WHAT IS EXPECTED: For every line in the records below that holds "click", make a copy.

INFORMATION PROVIDED:
********

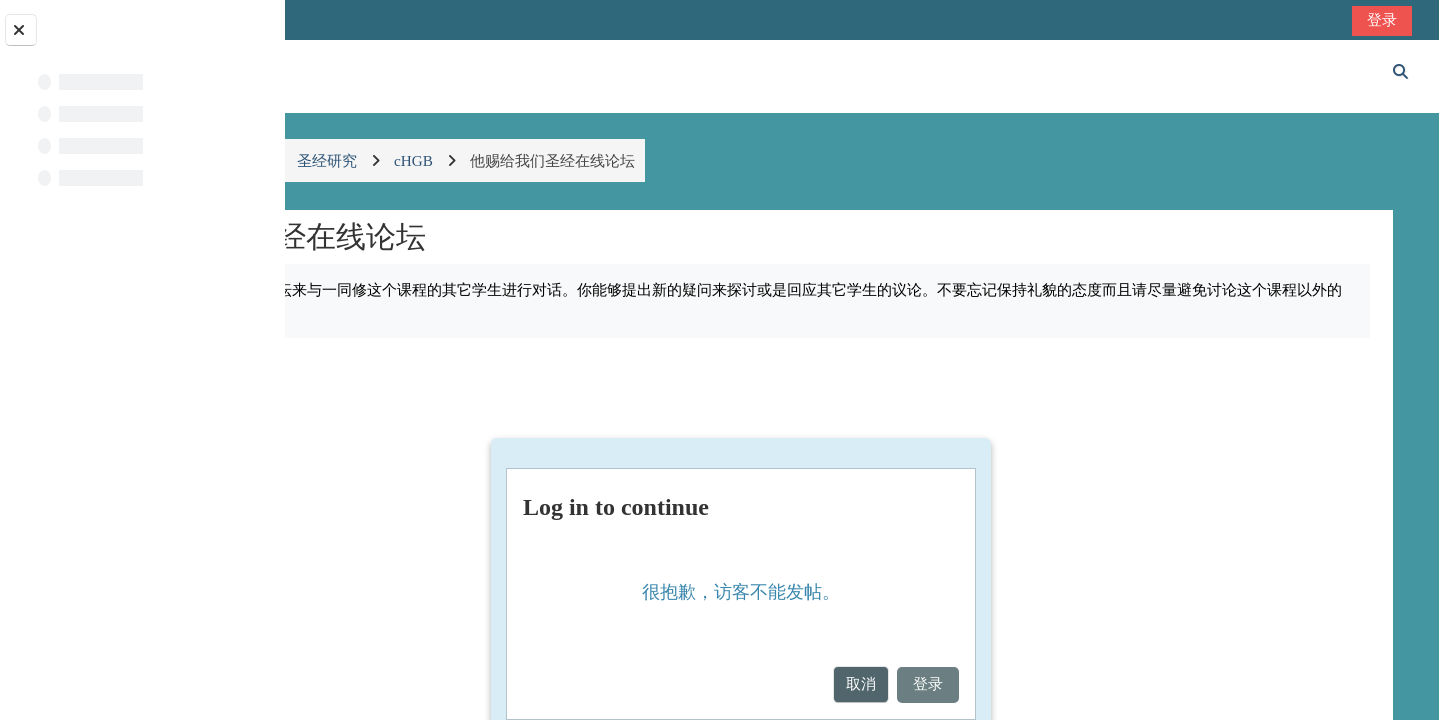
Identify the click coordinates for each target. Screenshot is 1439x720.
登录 (1384, 19)
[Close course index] (21, 30)
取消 (972, 683)
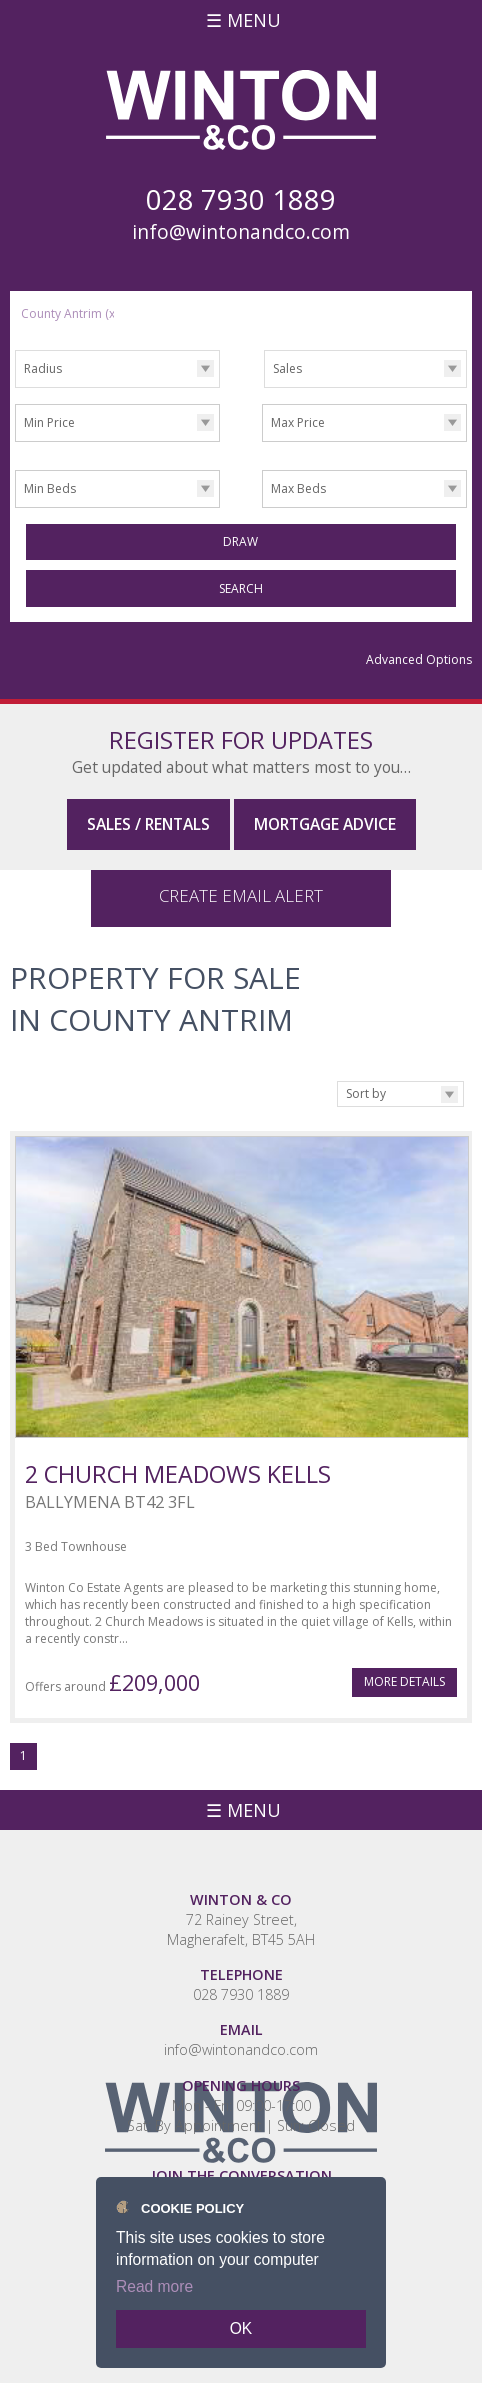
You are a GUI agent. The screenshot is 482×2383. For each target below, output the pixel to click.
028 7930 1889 (241, 1979)
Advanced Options (419, 659)
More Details (404, 1666)
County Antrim (69, 313)
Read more (154, 2286)
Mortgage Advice (325, 824)
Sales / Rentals (148, 824)
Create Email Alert (241, 880)
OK (241, 2328)
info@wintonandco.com (241, 232)
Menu (254, 20)
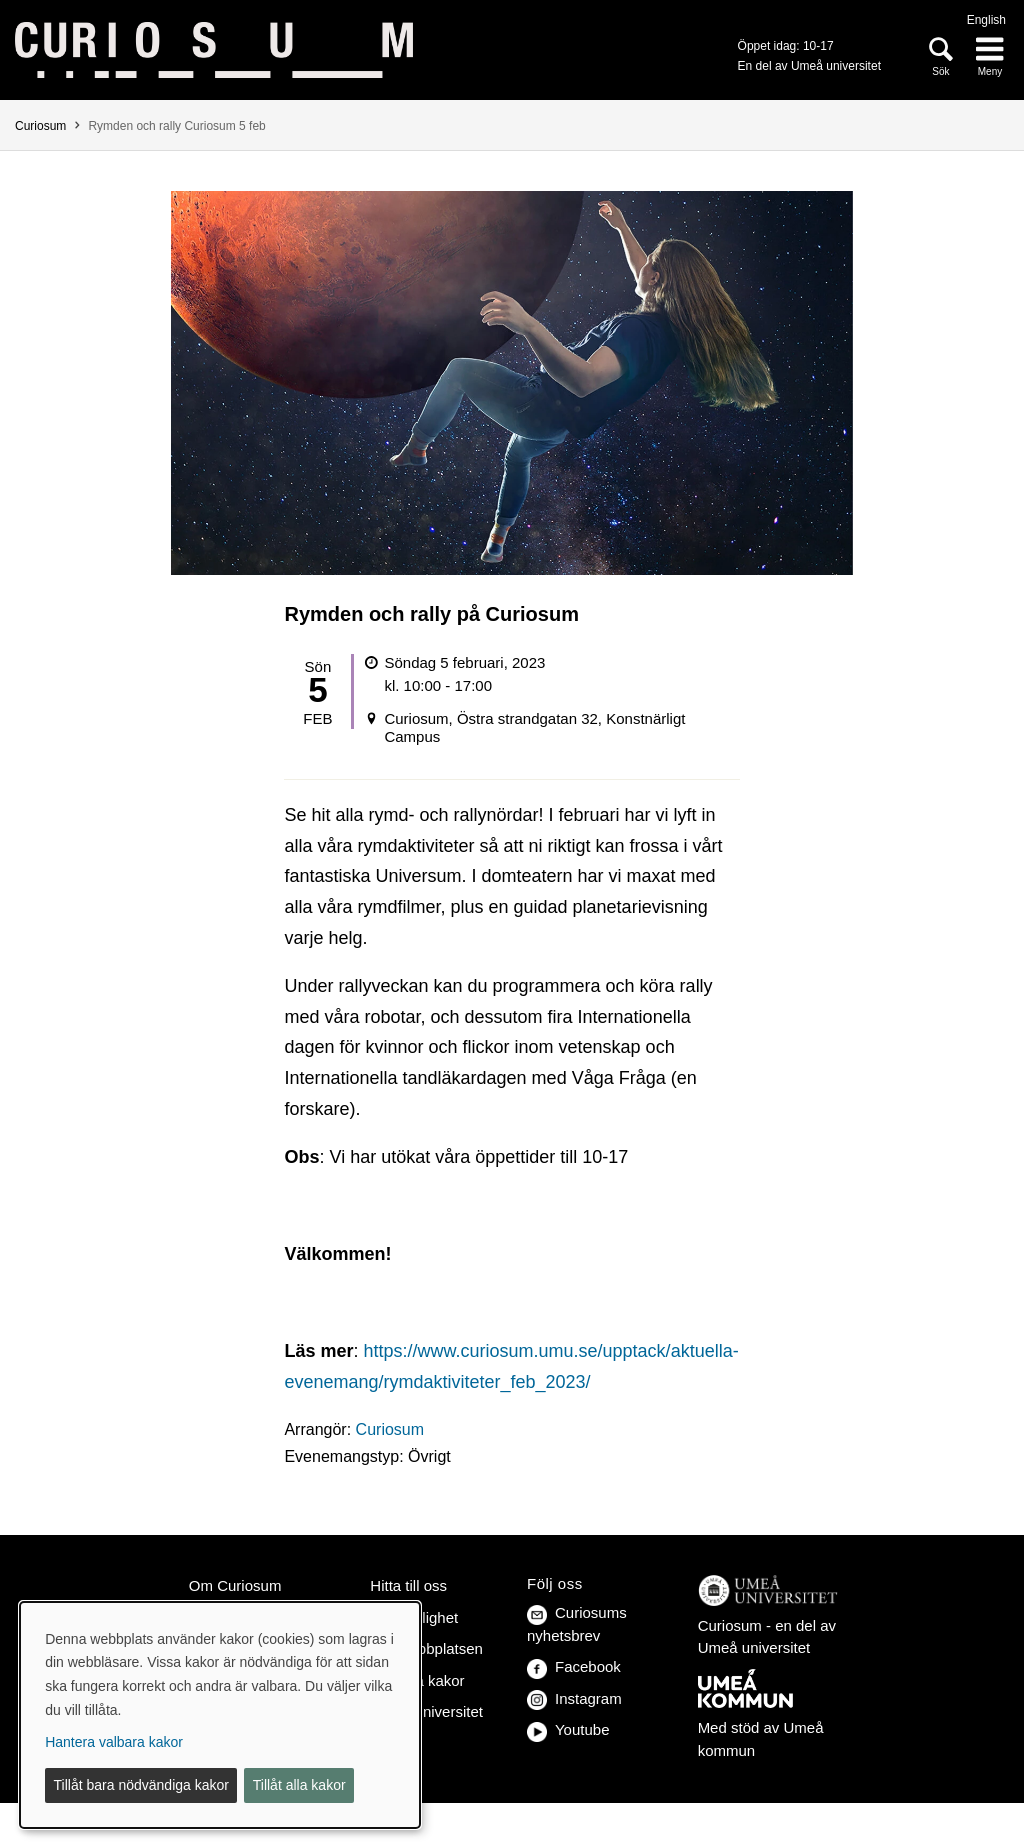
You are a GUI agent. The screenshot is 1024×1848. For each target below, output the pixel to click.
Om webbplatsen (426, 1648)
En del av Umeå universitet (809, 66)
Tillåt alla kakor (299, 1785)
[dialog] (220, 1715)
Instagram (574, 1698)
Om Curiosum (235, 1585)
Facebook (574, 1666)
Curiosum (40, 126)
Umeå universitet (426, 1711)
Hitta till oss (408, 1585)
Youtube (568, 1729)
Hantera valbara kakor (114, 1742)
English (986, 20)
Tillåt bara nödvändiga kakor (141, 1785)
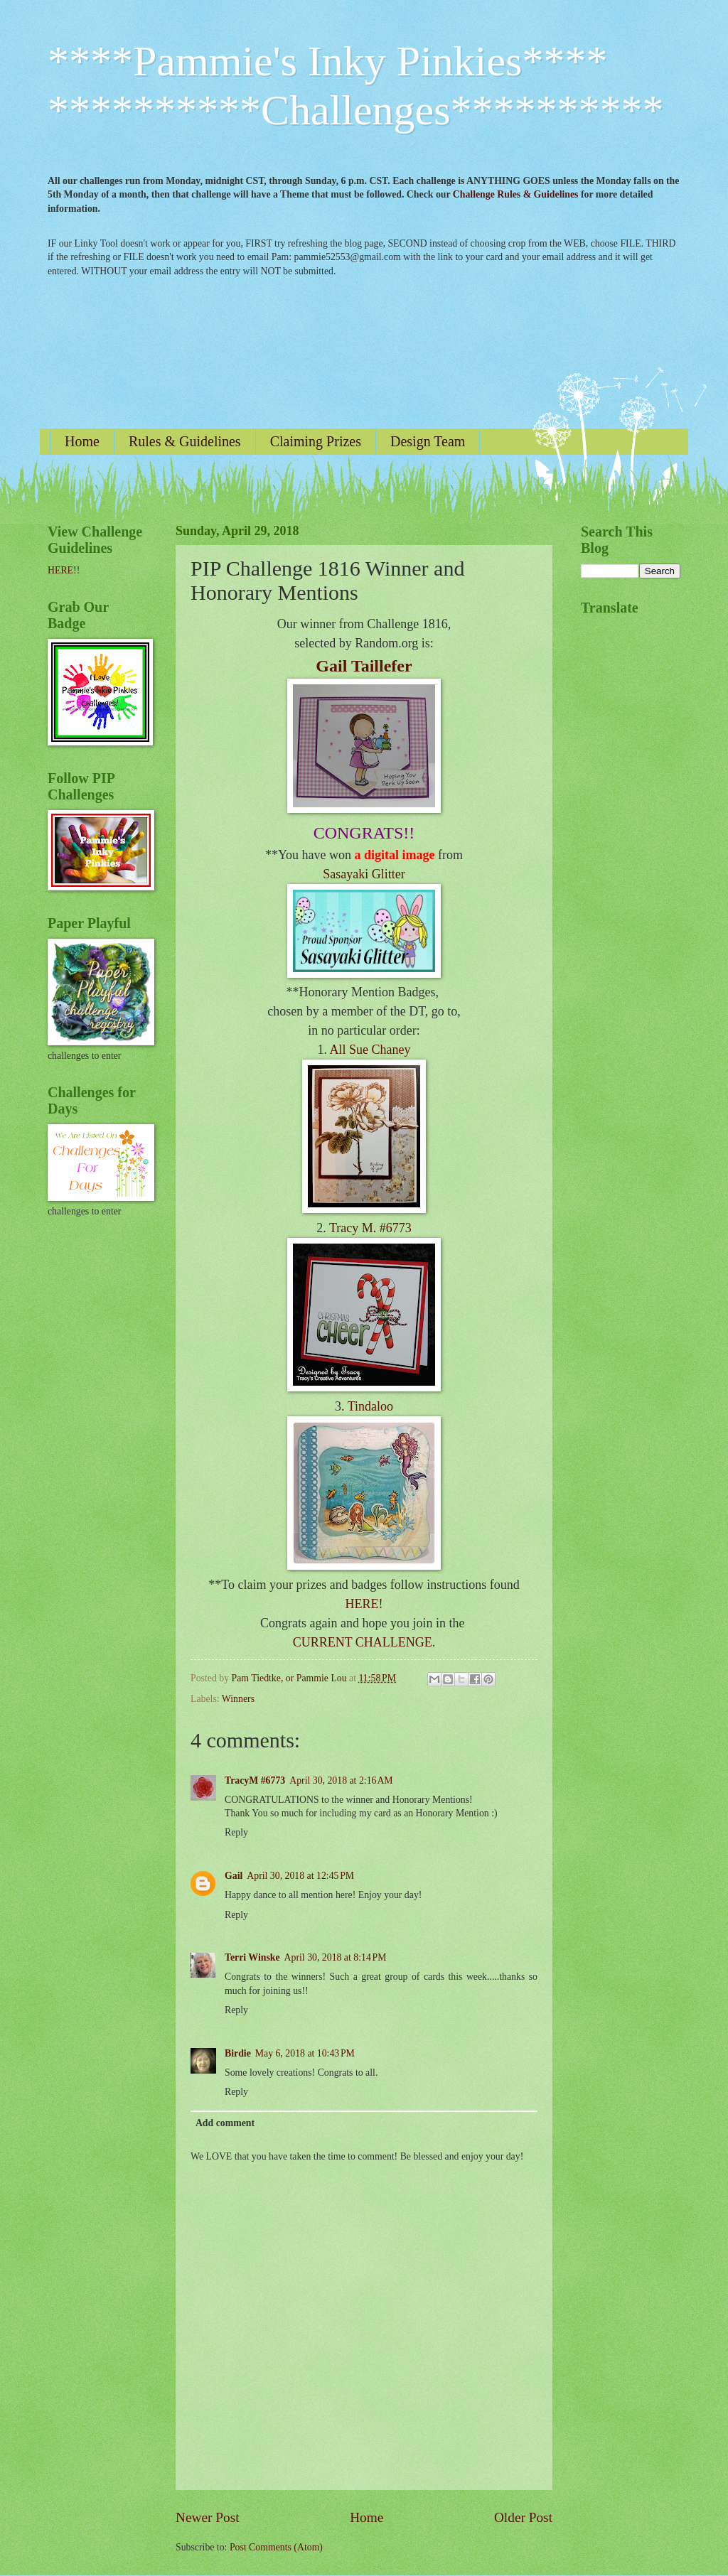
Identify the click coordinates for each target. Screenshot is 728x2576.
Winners (238, 1698)
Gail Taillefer (364, 666)
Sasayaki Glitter (364, 874)
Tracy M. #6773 (370, 1228)
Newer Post (208, 2517)
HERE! (364, 1604)
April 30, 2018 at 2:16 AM (340, 1780)
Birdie (238, 2053)
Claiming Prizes (315, 441)
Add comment (225, 2123)
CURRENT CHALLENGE (362, 1642)
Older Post (523, 2517)
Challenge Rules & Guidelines (516, 194)
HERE (60, 570)
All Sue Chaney (370, 1049)
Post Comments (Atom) (276, 2547)
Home (82, 441)
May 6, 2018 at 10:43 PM (305, 2053)
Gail (233, 1875)
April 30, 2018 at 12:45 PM (300, 1875)
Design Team (427, 441)
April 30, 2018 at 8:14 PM (335, 1957)
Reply (236, 1832)
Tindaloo (370, 1406)
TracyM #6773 (255, 1780)
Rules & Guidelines (185, 441)
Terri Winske (252, 1957)
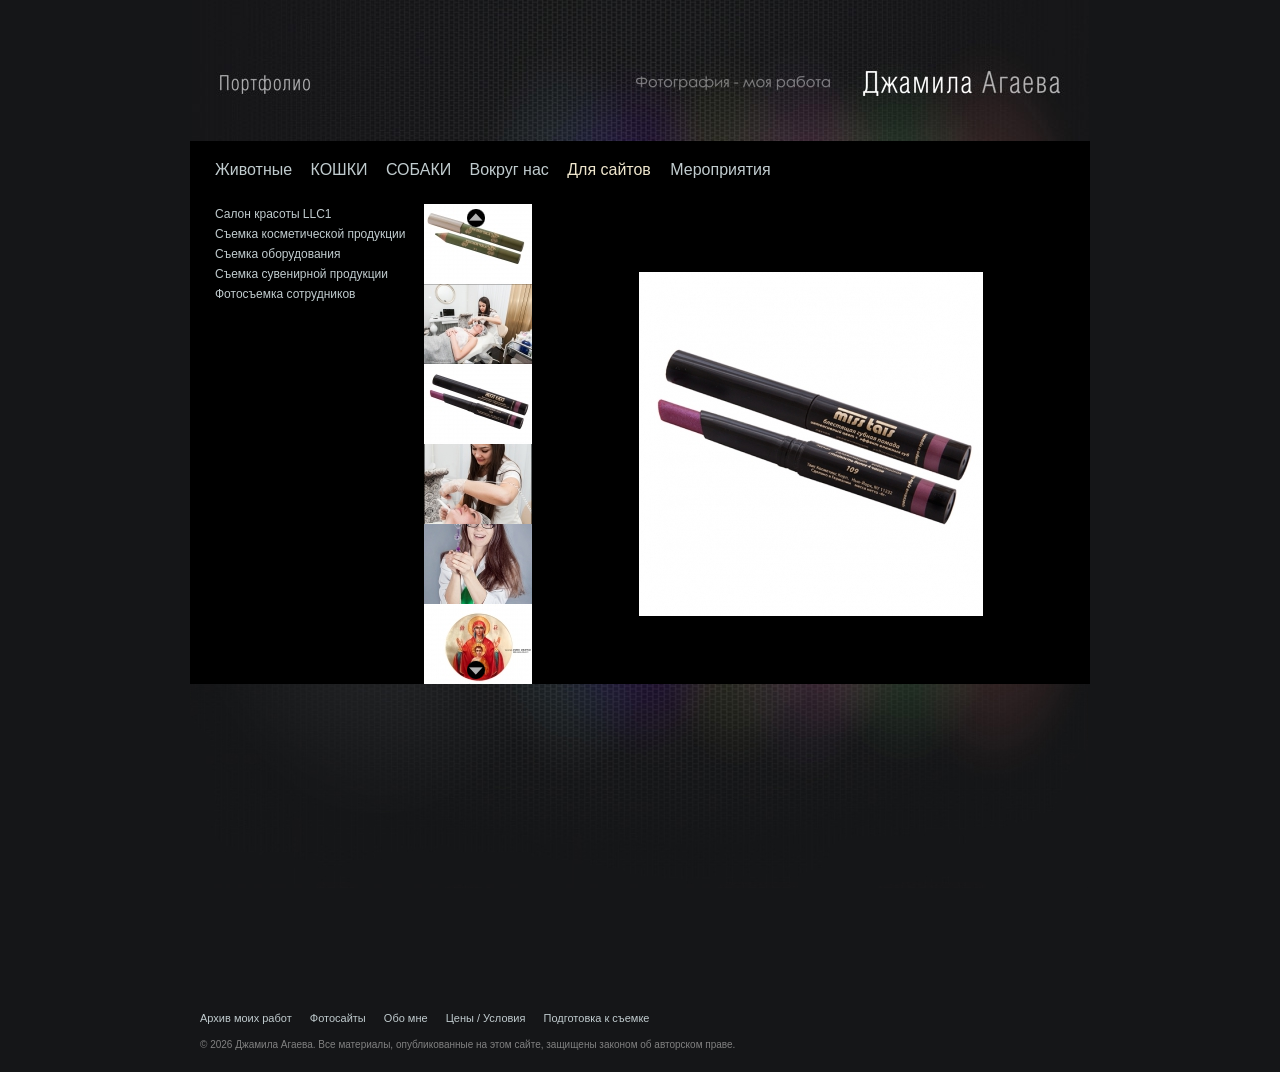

********

THE ANSWER:
Identify the click coordinates for each target. Screenshot is 1439x720.
You are a GUI agent. The screenshot is 482×2383. For each target below, output the pixel to click.
You are a GUI agent. The screenshot is 1024×1848. For each target below, output the pixel to click.
Identify the click coordinates for each target. Screenshot is 728x2576.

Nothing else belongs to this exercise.